Je traverserai autant de rivières d’encre qu’il sera nécessaire. Et je m’en irai loin dans la neige, avec mon cartable de cuir, ma plume d’or et mes anciens cahiers d’école. » (pp. 27-28)

Le poète fait ici explicitement écho au titre de Ne cherchez plus mon cœur, lui-même emprunté à un vers de Baudelaire, mais en l’inscrivant ici dans une sorte de dialectique où il faut « en passer par » la nuit pour atteindre le jour. La nuit apparaît ainsi comme une sorte de « travail du négatif », comme une étape nécessaire à l’avènement d’une plus grande sérénité. Aussi l’utilisation du futur simple de l’indicatif peut-elle se lire comme une marque d’assurance et de courage. « Nous reprendrons goût au lyrisme, je vous le certifie », disait déjà Jean-Michel Maulpoix dans Domaine public. L’idée de s’en aller « loin dans la neige » fait, quant à elle, référence à plusieurs pages de Pas sur la neige.

Si l’ouvrage possède un versant lumineux, il ne s’agit cependant pas d’une seconde face qui serait comme indépendante de la première, et qui serait naïvement célébration, joie, et sérénité, dans l’oubli de la douleur et de la souffrance exprimées. « Je ne cherche aucun ciel d’enfance », dit le poète, avant d’ajouter : « Je ne crois pas aux terres promises » (p. 63). En d’autres termes, il ne s’agit pas de se réfugier dans un passé qui n’est plus, ni dans un futur idéalisé. La lumière du « jour venu », Jean-Michel Maulpoix la veut authentique, loin de toute forme de chimère. Il s’agit de « prendre la langue en réparation » (p. 71), dans un patient travail où le langage s’épure en côtoyant le silence.
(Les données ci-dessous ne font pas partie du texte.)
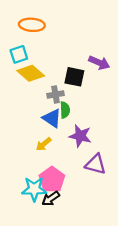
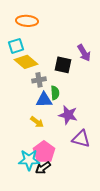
purple arrow: (99, 63) -> (84, 53), turned 36
gray cross: (55, 95) -> (39, 80), moved
blue triangle: (52, 118) -> (44, 100), turned -36
yellow arrow: (44, 144) -> (37, 122), turned -104

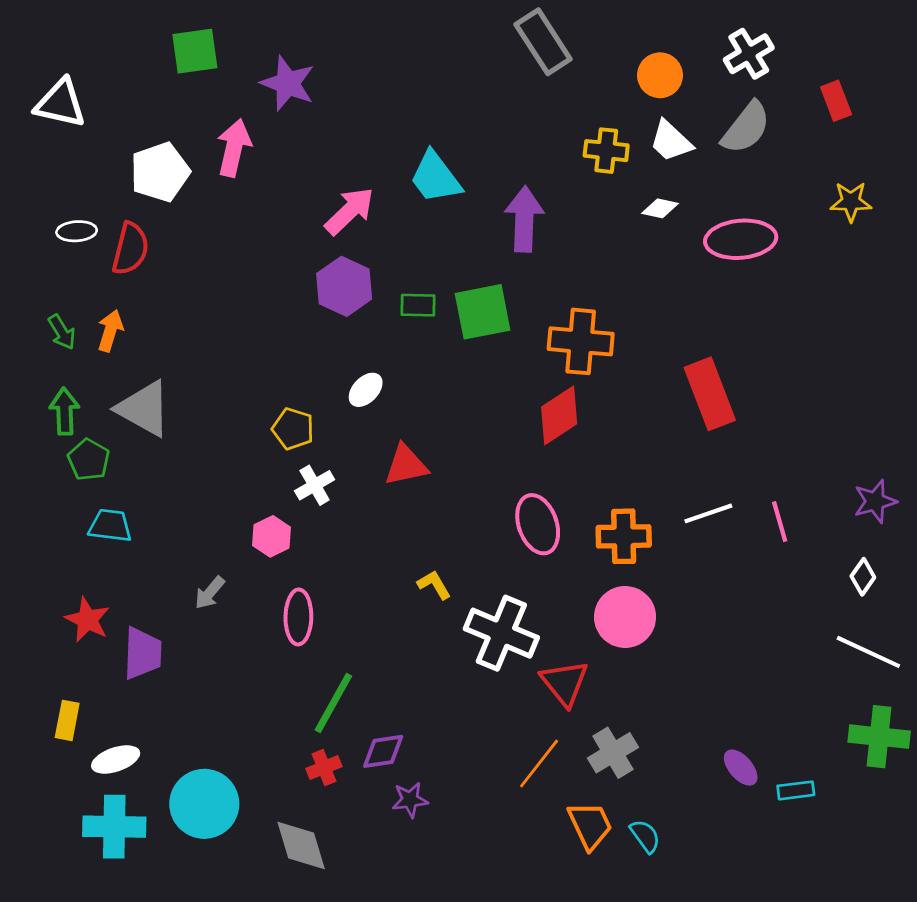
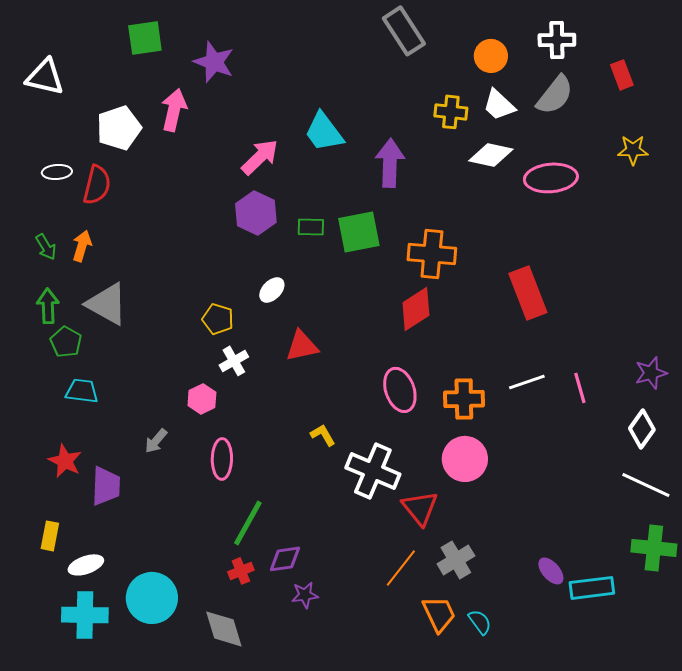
white cross: (749, 54) -> (557, 40), turned 30
white diamond: (660, 208) -> (491, 155), size x1.6
white diamond: (863, 577) -> (642, 429), size x1.4
cyan rectangle: (796, 790) -> (592, 588), size x1.6

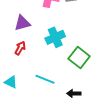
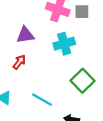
cyan cross: (55, 37) -> (64, 44), moved

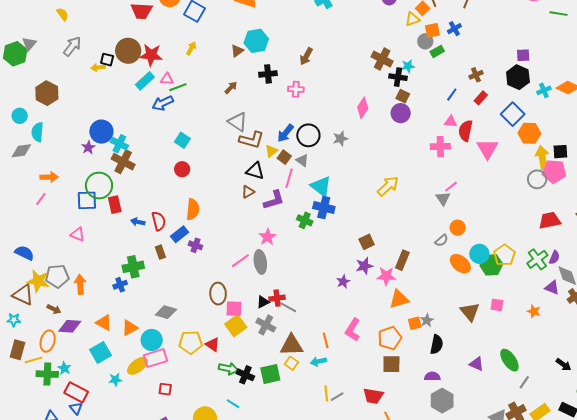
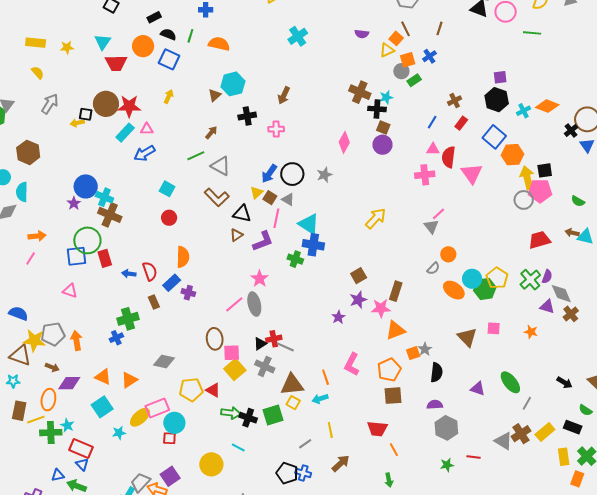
green line: (178, 87) -> (196, 156), moved
brown L-shape: (251, 140) -> (217, 197), moved, turned 35
cyan circle: (152, 340) -> (174, 423), moved
gray line: (337, 397) -> (305, 444), moved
« Lorsque gèlent les horloges, quand cesse de battre le cœur du temps, on voudrait ne plus compter sa propre vie en années ou en jours, mais en poèmes, en chapitres de prose, en fables, en aveux, en souvenirs, et sortir à grands frais sur le papier une panoplie de rires, de gestes tendres et de baisers… » (pp. 79-80)

Le recours à l’énumération imprime au rythme de cette phrase la force du désir. Les propositions circonstancielles de la protase marquent une rupture de l’écoulement normal du temps, scandé par les « horloges » et par le « cœur », tandis que l’énumération de l’apodose instaure un autre décompte du temps, capable de défier la mort, non en en retardant la venue (ce qui est impossible), mais en remplissant le temps qu’il reste de poésie, de joie et de tendresse.

Une éclaircie (Image par skeeze de Pixabay)

Le versant lumineux de l’ouvrage dessine donc, non pas un bonheur idéal, mais une façon un peu précaire de bricoler le quotidien pour qu’il ne soit pas trop noir. « J’avance en claudicant » dit le poète (p. 91), et l’on peut voir dans cette claudication, bien plus qu’une évocation de l’avancement en âge, une métaphore de la démarche mal assurée de l’être humain, qui avance comme il peut dans l’incertain. Ce qui importe en définitive, c’est de « consacrer le cœur de son temps aux êtres chers et aux livres aimés. Trouver refuge enfin là où des mots palpitent encore » (p. 85).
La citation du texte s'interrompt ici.